Chris Jamison puts a light reverb on his vocals in “Carousel,” the opening track of five-song EP Sleeping with the T.V. On. That effect gives his voice a nostalgic, romantic air reminiscent of Gregory Alan Isakov’s vocal performances. Jamison’s contemporary-folk has a bit more of a concrete feel to it than Isakov’s ethereal constructions: stand-up bass, shuffling snare, and acoustic guitar strum anchor the sound tightly to this mortal coil. Still, Jamison’s beautiful voice is the feature in “Carousel” and throughout the EP.
Even in tracks where the instruments are more in the fore, they play second fiddle to Jamison’s arresting voice. The subtle pedal steel of “Summer Comes Tomorrow” and the engaging acoustic work of “Joseph” can’t steal the focus from the evocative tone and timbre of the leading tenor. In that way, it’s a bit like Death Cab for Cutie–although their instrumental sounds are completely different, the focus on instruments supporting the vocal melody and performance is present in both artists. If you’re into folk-singin’ troubadours that can tell a song with the tone of their voice alone, you should check out Sleeping with the T.V. On. You’ll very much enjoy yourself.
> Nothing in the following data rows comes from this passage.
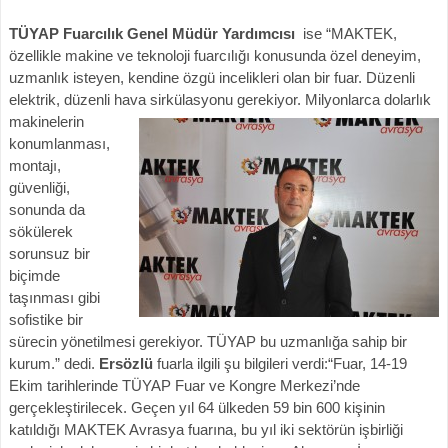
TÜYAP Fuarcılık Genel Müdür Yardımcısı
ise “MAKTEK,
özellikle makine ve teknoloji fuarcılığı konusunda özel deneyim,
uzmanlık isteyen, kendine özgü incelikleri olan bir fuar. Düzenli
elektrik, düzenli ha
va sirkülasyonu gerekiyor. Milyonlarca dolarlık
makinelerin
konumlanması,
montajı,
güvenliği,
sonunda da
sökülerek
sorunsuz bir
biçimde
taşınması gibi
sofistike bir
sürecin yönetilmesi gerekiyor. TÜYAP bu uzmanlığa sahip bir
kurum.” dedi.
Ersözlü
fuarla ilgili şu bilgileri verdi:“Fuar, 14-19
Ekim tarihlerinde TÜYAP Fuar ve Kongre Merkezi’nde
gerçekleştirilecek. Geçen yıl 64 ülkeden 59 bin 600 kişinin
katıldığı MAKTEK Avrasya fuarına, bu yıl iki sektörün işbirliği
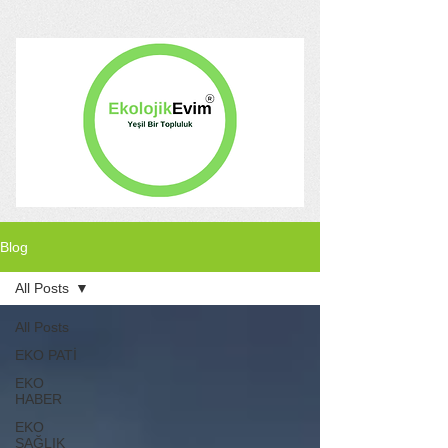
Blog
All Posts
All Posts
EKO PATİ
EKO
HABER
EKO
SAĞLIK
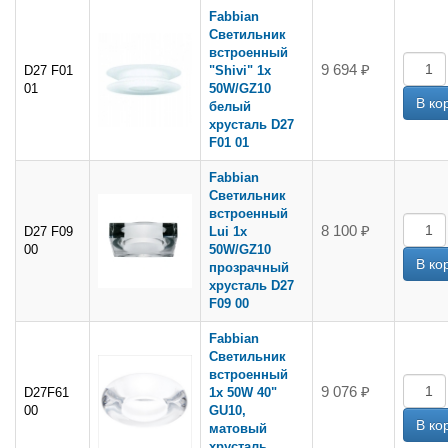
Fabbian
Светильник
встроенный
9 694 ₽
D27 F01
"Shivi" 1х
01
50W/GZ10
белый
хрусталь D27
F01 01
Fabbian
Светильник
встроенный
8 100 ₽
D27 F09
Lui 1х
00
50W/GZ10
прозрачный
хрусталь D27
F09 00
Fabbian
Светильник
встроенный
9 076 ₽
D27F61
1х 50W 40"
00
GU10,
матовый
хрусталь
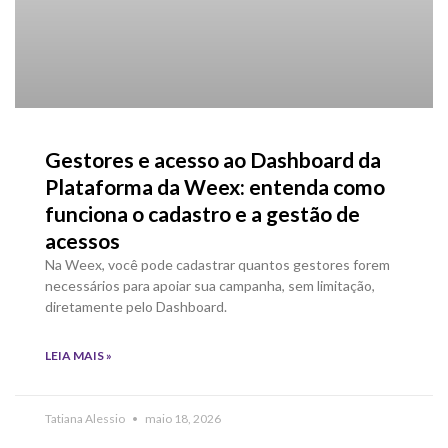
Gestores e acesso ao Dashboard da
Plataforma da Weex: entenda como
funciona o cadastro e a gestão de
acessos
Na Weex, você pode cadastrar quantos gestores forem
necessários para apoiar sua campanha, sem limitação,
diretamente pelo Dashboard.
LEIA MAIS »
Tatiana Alessio
maio 18, 2026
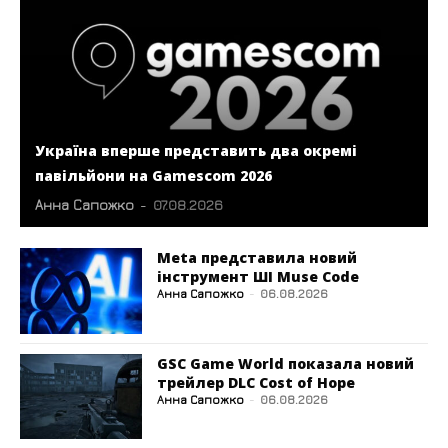
Україна вперше представить два окремі
павільйони на Gamescom 2026
Анна Сапожко
-
07.08.2026
Meta представила новий
інструмент ШІ Muse Code
Анна Сапожко
-
06.08.2026
GSC Game World показала новий
трейлер DLC Cost of Hope
Анна Сапожко
-
06.08.2026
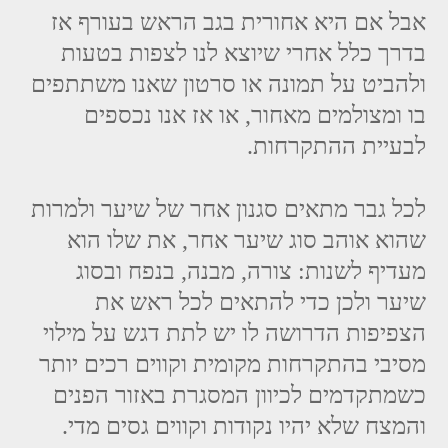
אבל אם היא אחורית בגב הראש בעורף אז
בדרך כלל אחרי שיוצא לנו לצפות בטעות
ולהביט על תמונה או סרטון שאנו משתתפים
בו ומצולמים מאחור, או אז אנו נכספים
לבעיית ההתקרחות.
לכל גבר מתאים סגנון אחר של שיער ולמרות
שהוא אוהב סוג שיער אחר, את שלו הוא
מעדיף לשנות: צורה, מבנה, בנפח ובסוג
שיער ולכן כדי להתאים לכל ראש את
הצפיפות הדרושה לו יש לתת דגש על מילוי
מסיבי בהתקרחות מקומית וקווים רכים יותר
כשמתקדמים לכיוון המסגרת באזור הפנים
והמצח שלא יהיו נקודות וקווים גסים מדי.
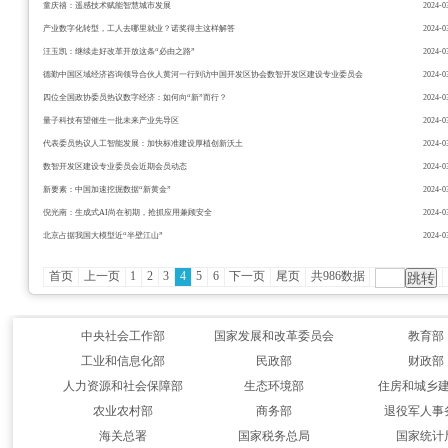
童庆禧：遥感技术赋能智慧城市发展
2024-0
产业数字化转型，工人去哪里就业？诺奖得主这样解答
2024-0
汪玉凯：继续走好改革开放这条“必由之路”
2024-0
德勤中国区域经济咨询领导合伙人黄河一行到访中国开发区协会数智开发区建设专业委员会
2024-0
四位全国政协委员热议数字经济：如何向“新”而行？
2024-0
量子科技有望催生一批未来产业先导区
2024-0
代表委员热议人工智能发展：加快标准建设厚植创新沃土
2024-0
数智开发区建设专业委员会近期会员动态
2024-0
新要素：中国加速挖掘数据“新黄金”
2024-0
倪光南：生成式AI尚在初期，抢抓应用兼顾安全
2024-0
北京占据我国大模型近“半壁江山”
2024-0
首页
上一页
1
2
3
4
5
6
下一页
尾页
共986数据
中央社会工作部
国家发展和改革委员会
教育部
工业和信息化部
民政部
财政部
人力资源和社会保障部
生态环境部
住房和城乡
农业农村部
商务部
退役军人事
海关总署
国家税务总局
国家统计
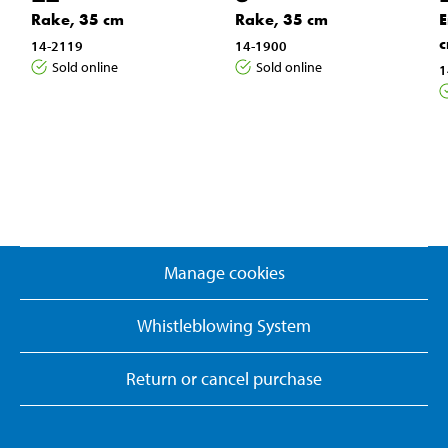
Rake, 35 cm
Rake, 35 cm
E
14-2119
14-1900
Sold online
Sold online
1
Manage cookies
Whistleblowing System
Return or cancel purchase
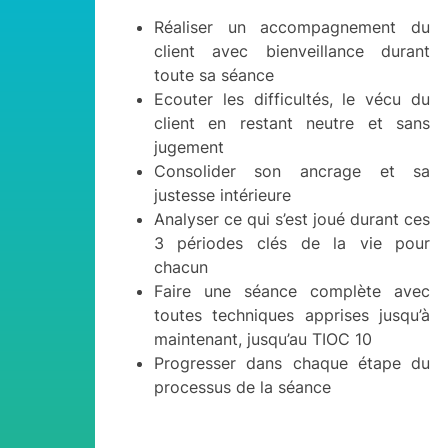
Réaliser un accompagnement du
client avec bienveillance durant
toute sa séance
Ecouter les difficultés, le vécu du
client en restant neutre et sans
jugement
Consolider son ancrage et sa
justesse intérieure
Analyser ce qui s’est joué durant ces
3 périodes clés de la vie pour
chacun
Faire une séance complète avec
toutes techniques apprises jusqu’à
maintenant, jusqu’au TIOC 10
Progresser dans chaque étape du
processus de la séance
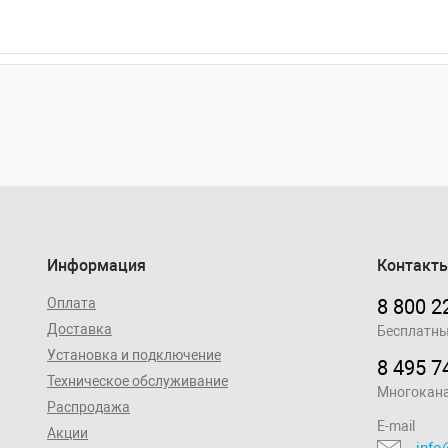
Информация
Контакт
Оплата
8 800 2
Доставка
Бесплатны
Установка и подключение
8 495 7
Техническое обслуживание
Многокан
Распродажа
E-mail
Акции
info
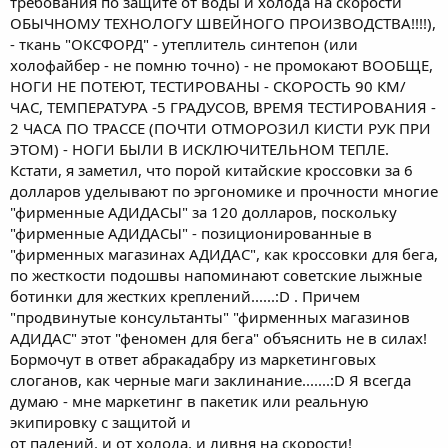
требования по защите от воды и холода на скорости
ОБЫЧНОМУ ТЕХНОЛОГУ ШВЕЙНОГО ПРОИЗВОДСТВА!!!!),
- ткань "ОКСФОРД" - утеплитель синтепон (или
холофайбер - не помню точно) - не промокают ВООБЩЕ,
НОГИ НЕ ПОТЕЮТ, ТЕСТИРОВАНЫ - СКОРОСТЬ 90 КМ/
ЧАС, ТЕМПЕРАТУРА -5 ГРАДУСОВ, ВРЕМЯ ТЕСТИРОВАНИЯ -
2 ЧАСА ПО ТРАССЕ (ПОЧТИ ОТМОРОЗИЛ КИСТИ РУК ПРИ
ЭТОМ) - НОГИ БЫЛИ В ИСКЛЮЧИТЕЛЬНОМ ТЕПЛЕ.
Кстати, я заметил, что порой китайские кроссовки за 6
долларов уделывают по эргономике и прочности многие
"фирменные АДИДАСЫ" за 120 долларов, поскольку
"фирменные АДИДАСЫ" - позиционированные в
"фирменных магазинах АДИДАС", как кроссовки для бега,
по жесткости подошвы напоминают советские лыжные
ботинки для жестких креплений......:D . Причем
"продвинутые консультанты" "фирменных магазинов
АДИДАС" этот "феномен для бега" объяснить не в силах!
Бормочут в ответ абракадабру из маркетинговых
слоганов, как черные маги заклинание.......:D Я всегда
думаю - мне маркетинг в пакетик или реальную
экипировку с защитой и
от падений, и от холода, и ливня на скорости!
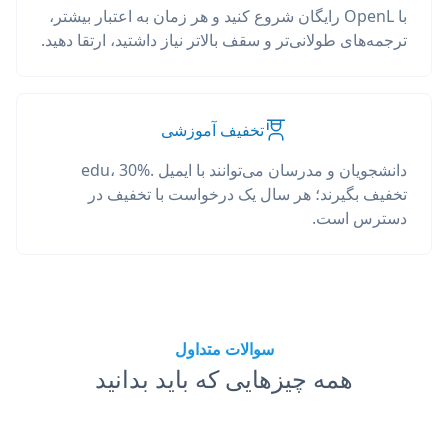
با OpenL رایگان شروع کنید و هر زمان به اعتبار بیشتر،
ترجمه‌های طولانی‌تر و سقف بالاتر نیاز داشتید، ارتقا دهید.
تخفیف آموزشی
دانشجویان و مدرسان می‌توانند با ایمیل .edu، 30%
تخفیف بگیرند؛ هر سال یک درخواست با تخفیف در
دسترس است.
سوالات متداول
همه چیزهایی که باید بدانید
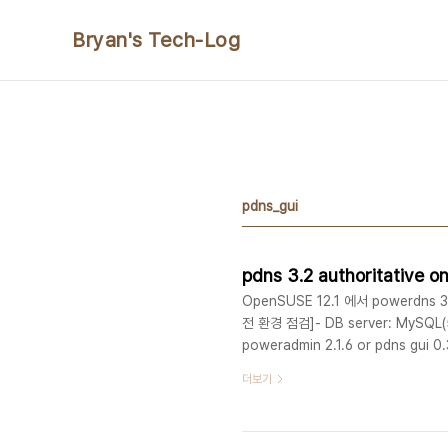
본문 바로가기
Bryan's Tech-Log
pdns_gui
OpenSUSE 12.1 에서 powerdns 
전 환경 점검]- DB server: MySQL(5.
poweradmin 2.1.6 or pdns gui 0
(http://bryans.tistory.com/76, 
더보기
문서에서는 pdns 3.2 + MySQL(Perc
[pdns 3.2 설치] 1. libz.so..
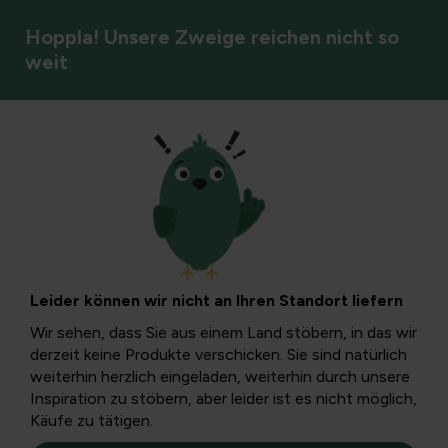
Hoppla! Unsere Zweige reichen nicht so
weit
Gartenstile & Atmosphäre
Schritt-für-Schritt-
Plan für einen
Leider können wir nicht an Ihren Standort liefern
natürlichen Garten
Wir sehen, dass Sie aus einem Land stöbern, in das wir
derzeit keine Produkte verschicken. Sie sind natürlich
weiterhin herzlich eingeladen, weiterhin durch unsere
Die Idee hinter einem natürlichen Garten ist einfach: Die
Inspiration zu stöbern, aber leider ist es nicht möglich,
Natur ihren Lauf nehmen lassen und sie mit kleinen
Käufe zu tätigen.
Eingriffen unterstützen. Befolgen Sie unsere Tipps und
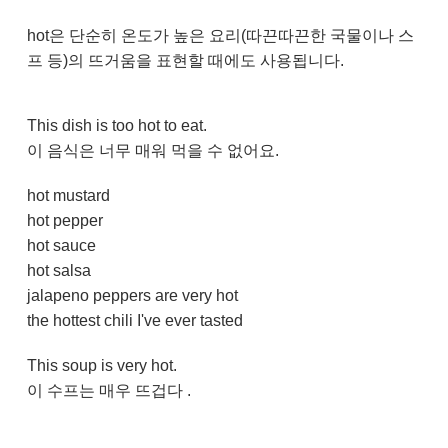
hot은 단순히 온도가 높은 요리(따끈따끈한 국물이나 스
프 등)의 뜨거움을 표현할 때에도 사용됩니다.
This dish is too hot to eat.
이 음식은 너무 매워 먹을 수 없어요.
hot mustard
hot pepper
hot sauce
hot salsa
jalapeno peppers are very hot
the hottest chili I've ever tasted
​
This soup is very hot.
이 수프는 매우 뜨겁다 .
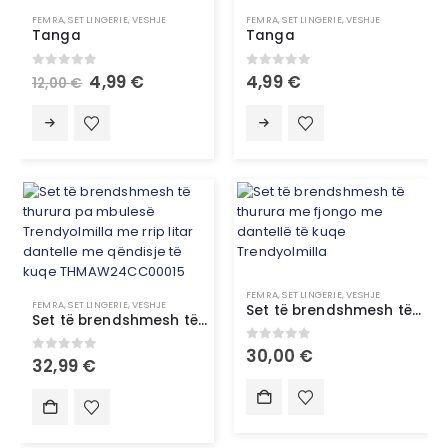
FEMRA
,
SET LINGERIE
,
VESHJE
FEMRA
,
SET LINGERIE
,
VESHJE
Tanga
Tanga
0
out of 5
0
out of 5
4,99
€
4,99
€
12,00
€
FEMRA
,
SET LINGERIE
,
VESHJE
FEMRA
,
SET LINGERIE
,
VESHJE
Set të brendshmesh të thurura me fjongo me dantellë të kuqe Trendyolmilla
Set të brendshmesh të thurura pa mbulesë Trendyolmilla me rrip litar dantelle me qëndisje të kuqe THMAW24CC00015
0
out of 5
30,00
€
0
out of 5
32,99
€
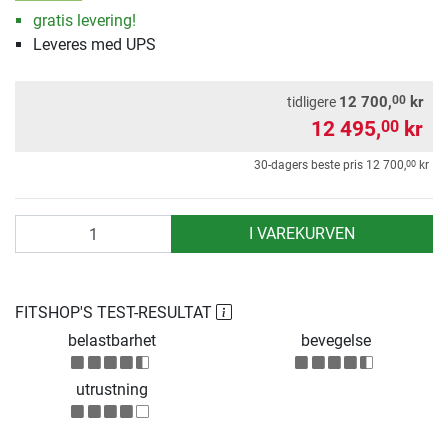
gratis levering!
Leveres med UPS
00
12 700,
kr
tidligere
12 495,
kr
00
00
30-dagers beste pris
12 700,
kr
antall
I VAREKURVEN
FITSHOP'S TEST-RESULTAT
belastbarhet
bevegelse
utrustning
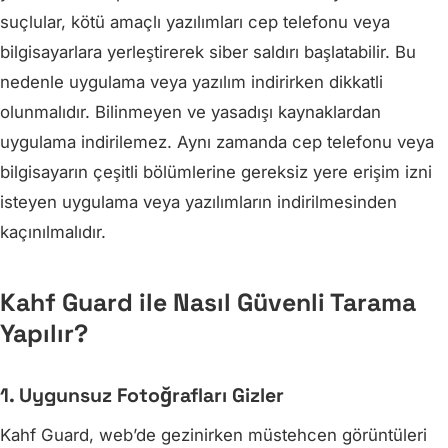
suçlular, kötü amaçlı yazılımları cep telefonu veya
bilgisayarlara yerleştirerek siber saldırı başlatabilir. Bu
nedenle uygulama veya yazılım indirirken dikkatli
olunmalıdır. Bilinmeyen ve yasadışı kaynaklardan
uygulama indirilemez. Aynı zamanda cep telefonu veya
bilgisayarın çeşitli bölümlerine gereksiz yere erişim izni
isteyen uygulama veya yazılımların indirilmesinden
kaçınılmalıdır.
Kahf Guard ile Nasıl Güvenli Tarama
Yapılır?
1. Uygunsuz Fotoğrafları Gizler
Kahf Guard, web’de gezinirken müstehcen görüntüleri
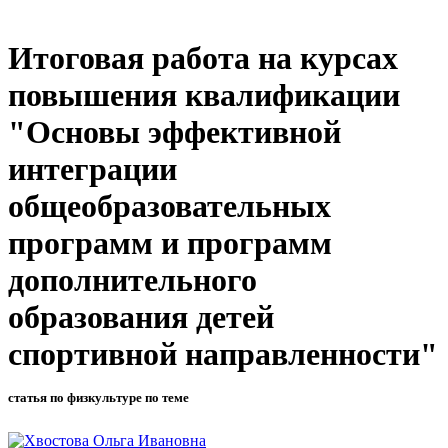
Итоговая работа на курсах
повышения квалификации
"Основы эффективной
интеграции
общеобразовательных
программ и программ
дополнительного
образования детей
спортивной направленности"
статья по физкультуре по теме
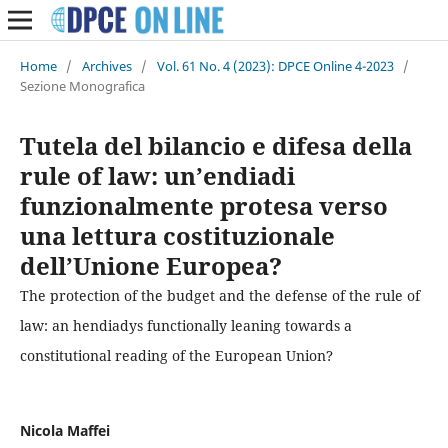
Home
/
Archives
/
Vol. 61 No. 4 (2023): DPCE Online 4-2023
/
Sezione Monografica
Tutela del bilancio e difesa della
rule of law: un’endiadi
funzionalmente protesa verso
una lettura costituzionale
dell’Unione Europea?
The protection of the budget and the defense of the rule of
law: an hendiadys functionally leaning towards a
constitutional reading of the European Union?
Nicola Maffei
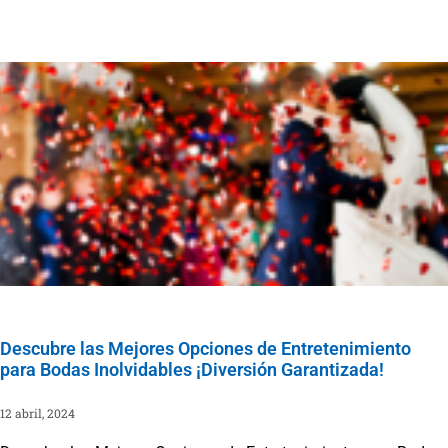
Descubre las Mejores Opciones de Entretenimiento
para Bodas Inolvidables ¡Diversión Garantizada!
12 abril, 2024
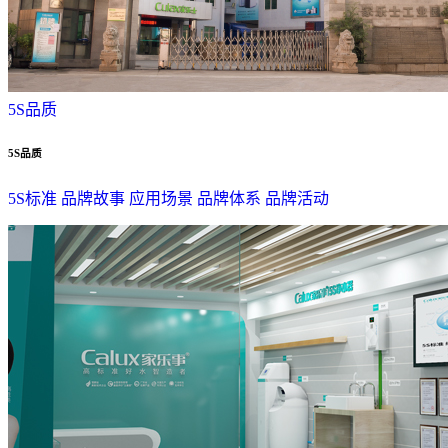
5S品质
5S品质
5S标准
品牌故事
应用场景
品牌体系
品牌活动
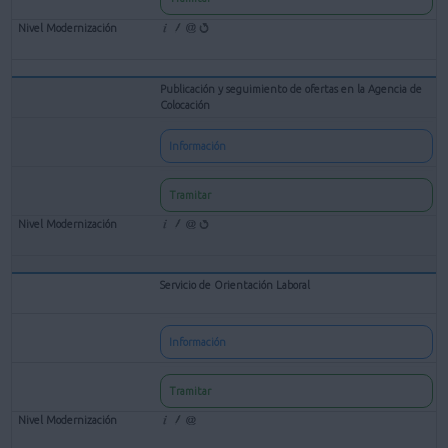
Publicación y seguimiento de ofertas en la Agencia de
Colocación
Información
Tramitar
Servicio de Orientación Laboral
Información
Tramitar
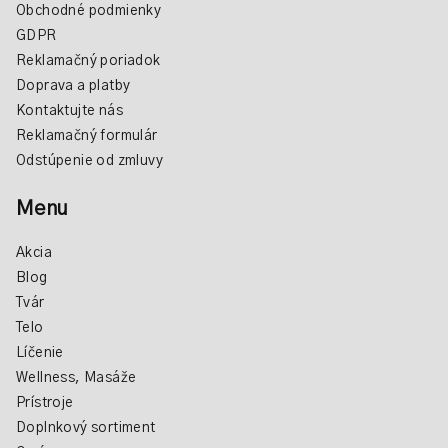
Obchodné podmienky
GDPR
Reklamačný poriadok
Doprava a platby
Kontaktujte nás
Reklamačný formulár
Odstúpenie od zmluvy
Menu
Akcia
Blog
Tvár
Telo
Líčenie
Wellness, Masáže
Prístroje
Doplnkový sortiment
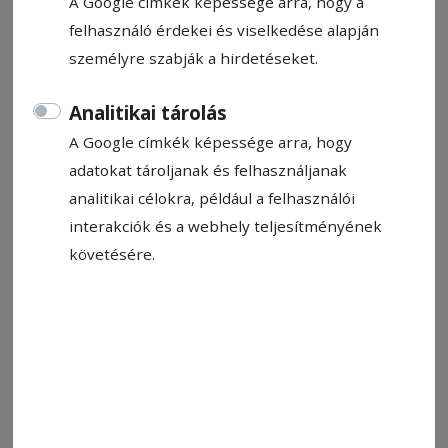
A Google címkék képessége arra, hogy a
Vajda Gergely és Benoît Sitzia
Fotó: Csermák Zoltán
felhasználó érdekei és viselkedése alapján
személyre szabják a hirdetéseket.
Állítsa be, hogy a Google-
Analitikai tárolás
találatokban a Hargita Népe elöl
A Google címkék képessége arra, hogy
legyen!
adatokat tároljanak és felhasználjanak
analitikai célokra, például a felhasználói
interakciók és a webhely teljesítményének
A Savaria Szimfonikus Zenekarhoz több
követésére.
évtizedes kapcsolat fűz, legutóbb a modenai
szereplésükről írhattam részletesen. Ezúttal
egy francia tematikájú koncertjükre invitáltak,
amelyen egy ősbemutatónak is részese
lehettem. A programban Paul Dukas La Péri és
A bűvészinas című kompozíciói, Jacques Ibert
Fuvolaversenye és Claude Debussy Egy faun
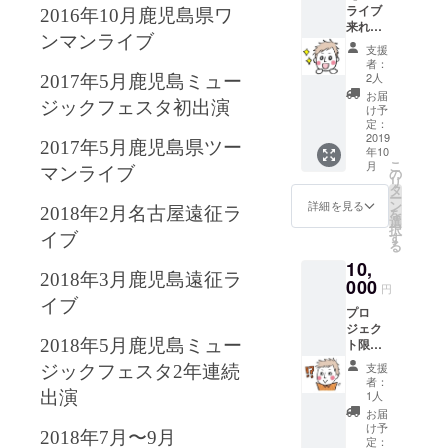
ライブ
もお送
ブ詳細
2016
年
10
月鹿児島県ワ
来れな
り致し
10月13
ンマンライブ
い方
ます。
日(日)
支援
へ】 プ
※出版記
@新宿
者：
ロジェ
念ライ
Gyoen-
2人
2017
年
5
月鹿児島ミュー
クト限
ブ詳細
Rosso-
お届
定特典
ジックフェスタ初出演
10月13
198
け予
あ
日(日)
定：
Open
り！！
2019
@新宿
12:30 /
2017
年
5
月鹿児島県ツー
年10
・CD付
Gyoen-
Start
こ
月
き絵本
Rosso-
マンライブ
の
13:00(
リ
・プロ
198
タ
予定) 開
ー
ジェク
Open
ン
始時間
詳細を見る
2018
年
2
月名古屋遠征ラ
を
ト限定
12:30 /
選
は多少
択
タオル
Start
す
変わる
イブ
る
(ぼろぞ
13:00(
可能性
10,
うきん
予定) 開
があり
2018
年
3
月鹿児島遠征ラ
になる
000
始時間
ます。
円
までの
は多少
プロ
イブ
プロ
作り方
変わる
ジェク
ジェク
付き) ・
可能性
ト終了
ト限定
2018
年
5
月鹿児島ミュー
もえ
があり
後、チ
特典あ
ちゃん
ます。
ケット
支援
ジックフェスタ
2
年連続
り！！
絵葉書
プロ
か優し
者：
・CD付
・優し
ジェク
1人
出演
い未来
き絵本
い未来
ト終了
のHPに
お届
・10月
サイン
後、チ
け予
てご確
2018
年
7
月〜
9
月
13日の
入り写
定：
ケット
認くだ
Martin Van Ruin‘s Every Man a King has a much more muscular take on folk music. “Gold and Love and Gin” starts out with a sludgy distorted guitar reminiscent of ISIS (for real) before transitioning into a dry, clanging acoustic strum. Lead guitar, slide guitar, harmonica, background vocals and shaker-heavy drums give the song a very Western, wide-open, frontier feel. When lead vocalist Derek Nelson hollers “she’s got something strange always coming out her mouth” near the climax of the tune, it’s a genuine shiver-inducer in the adrenaline-pounding sort of way, not the romantic sort of way.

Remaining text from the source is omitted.